A few minutes later, Echo returned. She carried a single, chipped ceramic cup with both hands, as if it were a sacred offering. Steam rose from the murky, greenish-brown liquid within, carrying a scent that was an unholy marriage of boiled socks and pond scum.

"For you," she said, her face a perfect mask of hospitality. "To help you recover your strength."

She handed me the cup. It was warm. I peered into its depths and saw things I did not want to see. Little floaty bits. A suspicious sheen on the surface. I smiled my most grateful, innocent smile. "You are too thoughtful. Thank you so much."

This was it. A test. My very first sabotage attempt. I couldn't use my divine power to purify it; that would be an instant giveaway. I couldn't refuse to drink it; that would be suspicious. I had to drink the Goblin-Swamp-Sock-Water of Truth and act like it was the most delicious thing I'd ever tasted. For the sake of my vacation. For the integrity of my quality assurance check.

I lifted the cup to my lips, my internal monologue screaming in protest. Kael had reappeared in the doorway, a smirk playing on his feline features. They were both watching, waiting for me to gag, to spit it out, to reveal my noble-born weakness or my spy-trained disgust.

I took a slow, deliberate sip.

The taste was… an experience. It was a multi-layered assault on the senses. The initial flavor was one of overwhelming bitterness, like chewing on tree bark. This was swiftly followed by a slimy, swampy middle note, and it finished with a lingering aftertaste of something vaguely metallic and deeply unpleasant. In my thousands of lifetimes, I had been poisoned, cursed, and forced to eat questionable battlefield rations. This was, without a doubt, in the top five worst things I had ever consumed.

I swallowed. Then, I lowered the cup and gave Echo a radiant smile. "This is wonderful," I said, my voice as smooth as silk. "The flavor is so… complex. Very earthy and grounding. Is it a local delicacy?"

The look on Echo’s face was worth every disgusting drop. Her jaw went slack, and her eyes widened in disbelief. Kael's smirk vanished, replaced by a baffled scowl. Their ultimate weapon of interrogation, their carefully brewed concoction of misery, had just been complimented.

"It’s… an old recipe," Echo managed to stammer, completely thrown off her game.

Just then, a shadow fell over the doorway. "Echo. Kael. What is going on here?"

It was Jin. He had impeccable timing. He strode into the room, his eyes immediately finding me. He saw the cup in my hands, then looked at the stunned expressions on his followers' faces.

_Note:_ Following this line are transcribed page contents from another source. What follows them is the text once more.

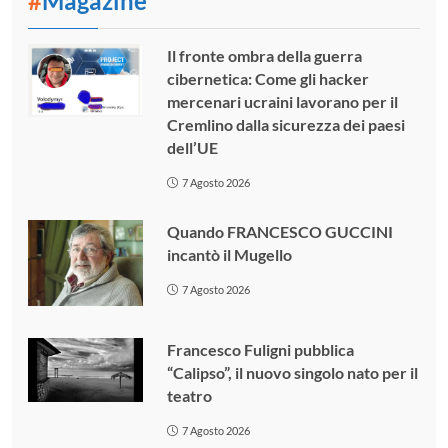
#
Magazine
Il fronte ombra della guerra
cibernetica: Come gli hacker
mercenari ucraini lavorano per il
Cremlino dalla sicurezza dei paesi
dell’UE
7 Agosto 2026
Quando FRANCESCO GUCCINI
incantò il Mugello
7 Agosto 2026
Francesco Fuligni pubblica
“Calipso”, il nuovo singolo nato per il
teatro
7 Agosto 2026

"Master Zero," Echo said, recovering slightly. "We were just offering our guest some refreshment."

Jin’s gaze softened as he looked at me. He saw me, sitting peacefully on a straw mattress in a dusty room, calmly sipping a cup of what he knew was basically poison, and smiling. His estimation of me visibly skyrocketed.

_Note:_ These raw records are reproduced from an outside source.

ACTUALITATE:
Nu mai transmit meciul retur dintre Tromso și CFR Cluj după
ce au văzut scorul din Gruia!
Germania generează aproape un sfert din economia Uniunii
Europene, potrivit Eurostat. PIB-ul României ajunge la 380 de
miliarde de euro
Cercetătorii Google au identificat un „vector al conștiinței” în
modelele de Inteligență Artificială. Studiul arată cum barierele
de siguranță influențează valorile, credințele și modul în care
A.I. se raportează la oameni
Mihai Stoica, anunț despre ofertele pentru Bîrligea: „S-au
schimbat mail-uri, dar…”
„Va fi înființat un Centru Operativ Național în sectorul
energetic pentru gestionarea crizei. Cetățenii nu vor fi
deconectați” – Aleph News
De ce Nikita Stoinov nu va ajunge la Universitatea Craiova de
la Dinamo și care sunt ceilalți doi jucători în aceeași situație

"I see," he said, his voice filled with admiration. "Only a soul of immense purity and fortitude could find grace in such… rustic hospitality. You see, Echo? She is stronger than you think."

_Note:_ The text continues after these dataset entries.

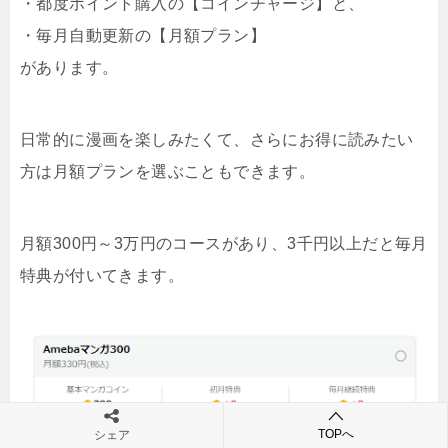
・都度ポイント購入の【コインチャージ】と、
・毎月自動更新の【月額プラン】
があります。
日常的に漫画を楽しみたくて、さらにお得に読みたい
方は月額プランを選ぶこともできます。
月額300円～3万円のコースがあり、3千円以上だと毎月
特典が付いてきます。
TOPへ
シェア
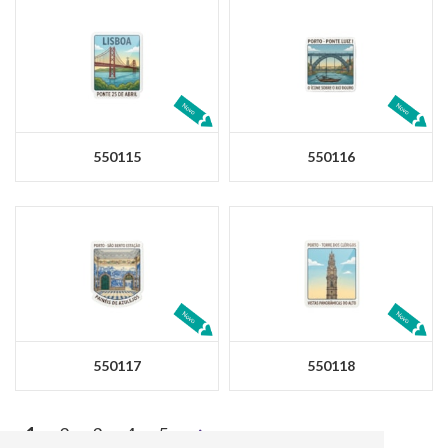
550115
550116
550117
550118
>
1
2
3
4
5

He gave me a small, almost imperceptible nod of respect before turning to leave. "Continue," he said over his shoulder. "Make her feel welcome."

The moment he was gone, Echo and Kael stared at me as if I had just grown a second head. Their plan had not only failed, it had backfired spectacularly. They had tried to expose me, and instead, they had only succeeded in making their leader even more infatuated with the mysterious "Luna."

I took another placid sip of the terrible, terrible tea. This was going to be a very long vacation.